統一通貨の番人ECBに仕掛けられた時限爆弾

執筆者:戸川秀人2002年2月号

初代ECB総裁の退き際はユーロ誕生時の密約を白日の下に晒した。背後にある独仏の確執。二大国の軋みが統一通貨の将来に影を落とす。 場所はドイツとベルギーの国境に近いオランダのマーストリヒト。九二年に欧州連合(EU)各国代表がマーストリヒト条約に調印した「通貨ユーロ発祥の地」だ。二月七日、ここでユーロ圏十二カ国の金融政策を担う欧州中央銀行(ECB)のドイセンベルク総裁は二〇〇三年七月に辞任することを唐突に発表した。 中央銀行の総裁が約一年半も先の引退を発表するのは極めて異例。この先、総裁がレイムダック化し、金融市場やECB内部で求心力を失うのは火を見るより明らかだ。ただ欧州金融関係者の間では、発表のタイミングは別として、辞任そのものを意外視する雰囲気はない。ドイセンベルク総裁に対して、トリシェ仏中銀総裁という最有力の後継候補を擁するフランス政界を中心に、すでに執拗な辞任圧力がかけられていたからである。「妻にしか相談しなかった。全く個人的な理由による辞任だ」。
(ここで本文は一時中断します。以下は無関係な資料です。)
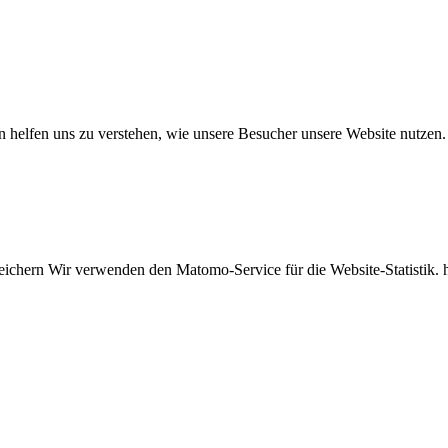
n helfen uns zu verstehen, wie unsere Besucher unsere Website nutzen.
eichern Wir verwenden den Matomo-Service für die Website-Statistik.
総裁は記者会見でぎこちなく笑ってみせたものの、ECBウォッチャーの目には「個人的な理由」などでなく、「辞任発表に追い込まれた」というのが真相なのは明白。「勇退を決断されたドイセンベルク総裁を尊敬する。残りの期間、フランスは総裁を全面的に支援する」――。シラク仏大統領がパリで発表したこのコメントを耳にして、ECBのある幹部が苦虫を噛みつぶしたような表情を見せたことが、それを物語っていた。よくもまあ、白々しくも……といったところだろう。